26. A member of staff has been using the organisation’s systems to send out spam emails, should we report this to the Internet Watch Foundation?

The distribution of spam emails in the UK is an offence under the EU Directive 2002/58/EC on Privacy and Electronic Communications, which was enacted into UK law in December 2003. If the emails direct users to potentially criminal websites, then the Internet Watch Foundation can consider the websites and act accordingly. The police should always be informed of any such activity by an individual or group of individuals.

27. Why is the Internet Watch Foundation authorised to give information on this subject?

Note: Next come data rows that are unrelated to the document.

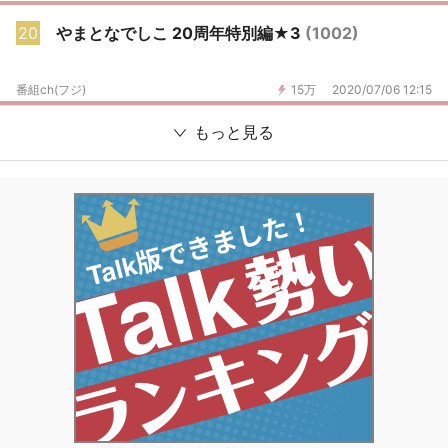
20
やまとなでしこ 20周年特別編★3
(1002)
番組ch(フジ)
15万
2020/07/06 12:15
もっと見る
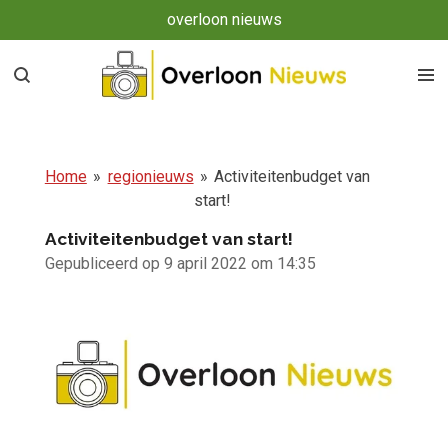
overloon nieuws
Ga
direct
naar
de
hoofdinhoud
Home
»
regionieuws
»
Activiteitenbudget van
start!
Activiteitenbudget van start!
Gepubliceerd op 9 april 2022 om 14:35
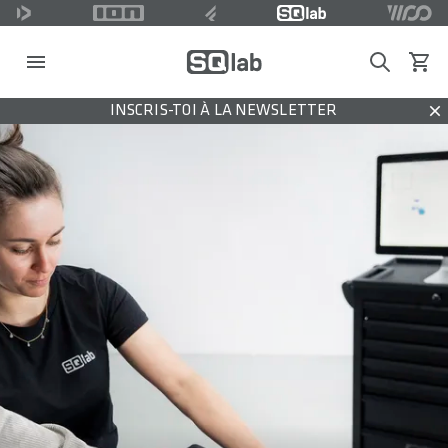
Search
Voir l
INSCRIS-TOI À LA NEWSLETTER
Dis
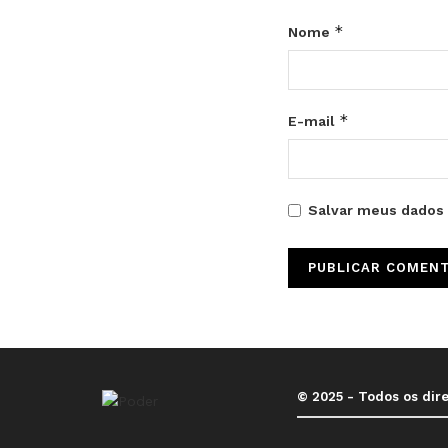
*
Nome
*
E-mail
Salvar meus dados 
© 2025 - Todos os dir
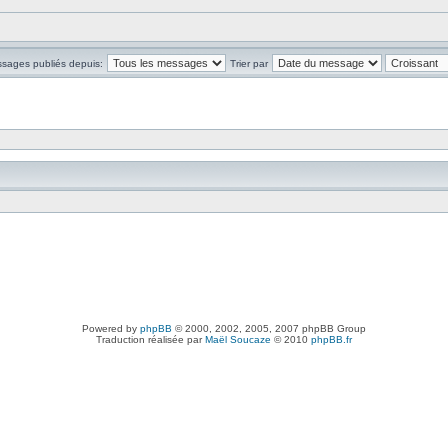
ssages publiés depuis:
Trier par
Powered by
phpBB
© 2000, 2002, 2005, 2007 phpBB Group
Traduction réalisée par
Maël Soucaze
© 2010
phpBB.fr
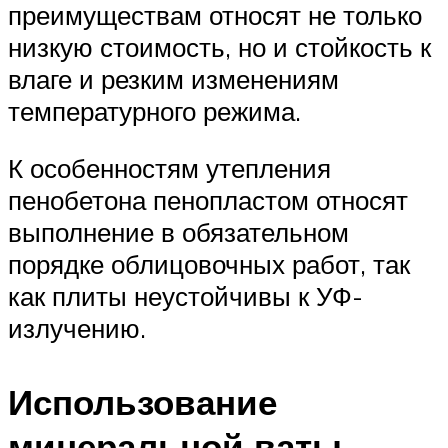
преимуществам относят не только
низкую стоимость, но и стойкость к
влаге и резким изменениям
температурного режима.
К особенностям утепления
пенобетона пенопластом относят
выполнение в обязательном
порядке облицовочных работ, так
как плиты неустойчивы к УФ-
излучению.
Использование
минеральной ваты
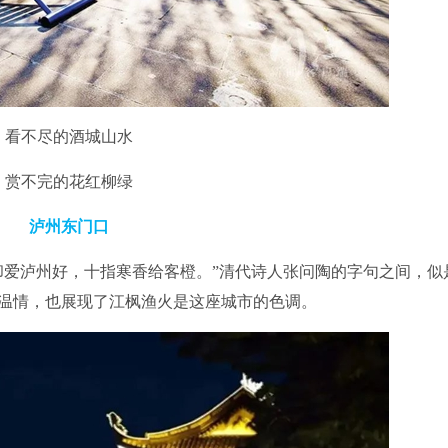
看不尽的酒城山水
赏不完的花红柳绿
泸州东门口
却爱泸州好，十指寒香给客橙。”清代诗人张问陶的字句之间，似
温情，也展现了江枫渔
火是这座城市的色调。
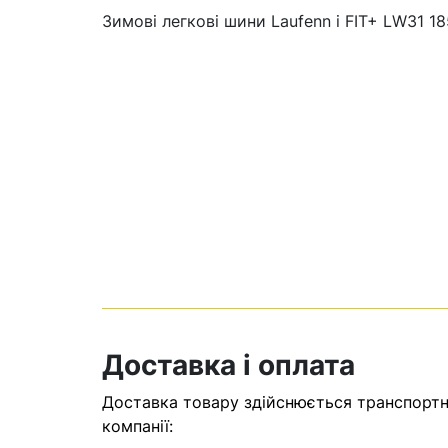
Зимові легкові шини Laufenn i FIT+ LW31 1
Кошик
У кошику н
Доставка і оплата
Оп
Доставка товару здійснюється транспортни
компанії:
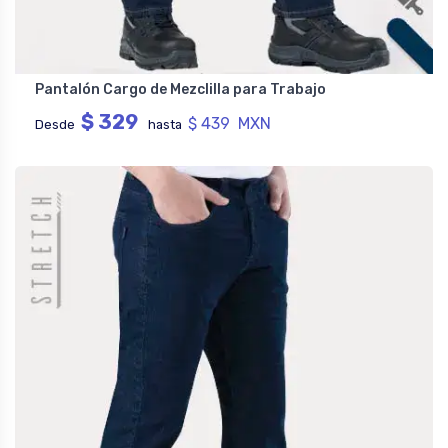
Pantalón Cargo de Mezclilla para Trabajo
$ 329
$ 439 MXN
Desde
hasta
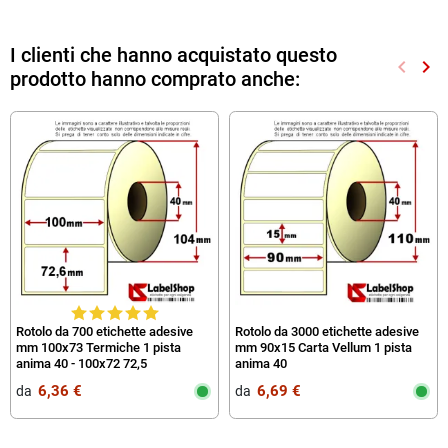
I clienti che hanno acquistato questo
keyboard_arrow_left
keyboard_arrow_right
prodotto hanno comprato anche:
Preced
Suc
Rotolo da 700 etichette adesive
Rotolo da 3000 etichette adesive
mm 100x73 Termiche 1 pista
mm 90x15 Carta Vellum 1 pista
anima 40 - 100x72 72,5
anima 40
6,36 €
6,69 €
da‎ ‎
da‎ ‎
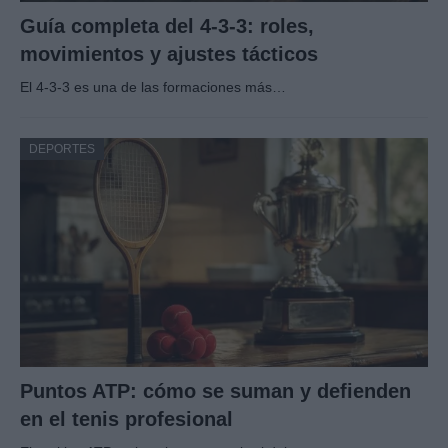
Guía completa del 4-3-3: roles,
movimientos y ajustes tácticos
El 4-3-3 es una de las formaciones más…
DEPORTES
Puntos ATP: cómo se suman y defienden
en el tenis profesional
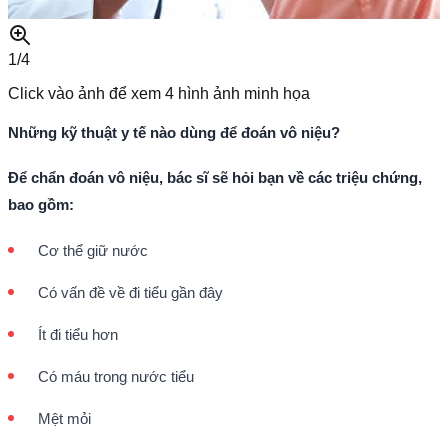
1/
4
Click vào ảnh để xem
4
hình ảnh minh họa
Những kỹ thuật y tế nào dùng để đoán vô niệu?
Để chẩn đoán vô niệu, bác sĩ sẽ hỏi bạn về các triệu chứng,
bao gồm:
Cơ thể giữ nước
Có vấn đề về đi tiểu gần đây
Ít đi tiểu hơn
Có máu trong nước tiểu
Mệt mỏi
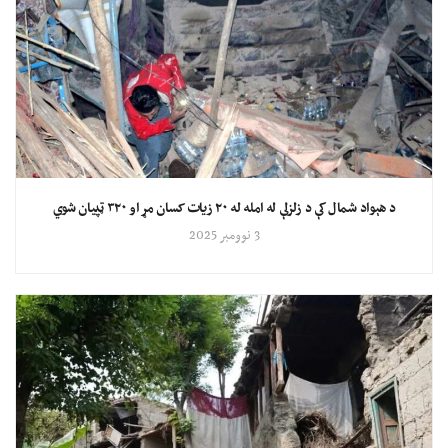
د هېواد شمال کې د زلزلې له امله له ۲۰ زیات کسان مړ او ۳۲۰ ټپیان شوي
3 نوومبر 2025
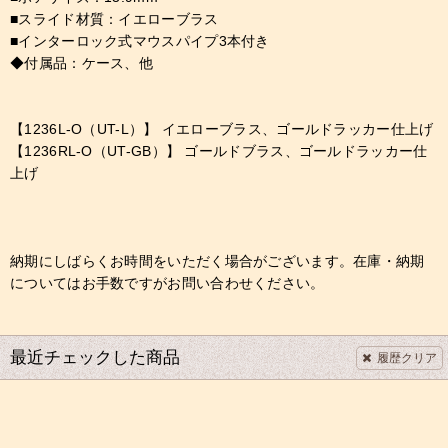
■スライド材質：イエローブラス
■インターロック式マウスパイプ3本付き
◆付属品：ケース、他
【1236L-O（UT-L）】 イエローブラス、ゴールドラッカー仕上げ
【1236RL-O（UT-GB）】 ゴールドブラス、ゴールドラッカー仕
上げ
納期にしばらくお時間をいただく場合がございます。在庫・納期
についてはお手数ですがお問い合わせください。
最近チェックした商品
履歴クリア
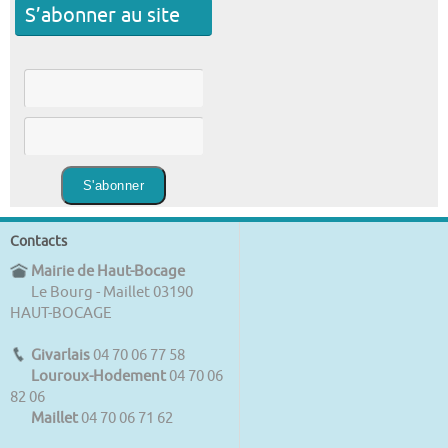
S’abonner au site
Contacts
Mairie de Haut-Bocage
Le Bourg - Maillet 03190
HAUT-BOCAGE
Givarlais
04 70 06 77 58
Louroux-Hodement
04 70 06
82 06
Maillet
04 70 06 71 62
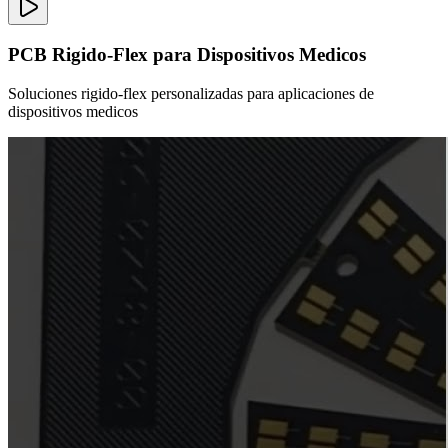
PCB Rigido-Flex para Dispositivos Medicos
Soluciones rigido-flex personalizadas para aplicaciones de
dispositivos medicos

The Internet Watch Foundation is the only recognised “authority” other than the UK police that is allowed to consider indecent images of children for breaches of the law. Having been established since 1996, the Internet Watch Foundation has built up a reputation of trust, cooperation and expertise that is recognised throughout industry, law enforcement and government, which ensures that the Internet Watch Foundation’s integrity and assessment is considered to be of the highest order.

The Internet Watch Foundation has a wealth of specialist knowledge which it provides to its various stakeholders to ensure the online safety of UK residents. Through the work of the Internet Watch Foundation and its stakeholders, the amount of UK hosted child abuse content has dropped from 18% in 1997 to less than 1% since 2003.

Glossary of Terms

‘Indecent image of a child’

This refers to any images of children, apparently under 18 years of age, involved in sexual activity or posed to be sexually provocative.

Other terms used to describe these images are: ‘child abuse images’, ‘criminal images of children’, ‘child pornography’ or ‘child porn’ and ‘kiddie porn’.

The Internet Watch Foundation uses the term child sexual abuse content to accurately reflect the gravity of the images we deal with. Please note that child pornography, child porn and kiddie porn are not acceptable terms. The use of such language acts to legitimise images which are not pornography, rather, they are permanent records of children being sexually exploited and as such should be referred to as child sexual abuse images. If you see such content online please report it to the Internet Watch Foundation.

‘Make a report to the Internet Watch Foundation’

This refers to completing the step-by-step reporting form which is accessed via the Internet Watch Foundation website www.iwf.org.uk Reports can only be submitted this way.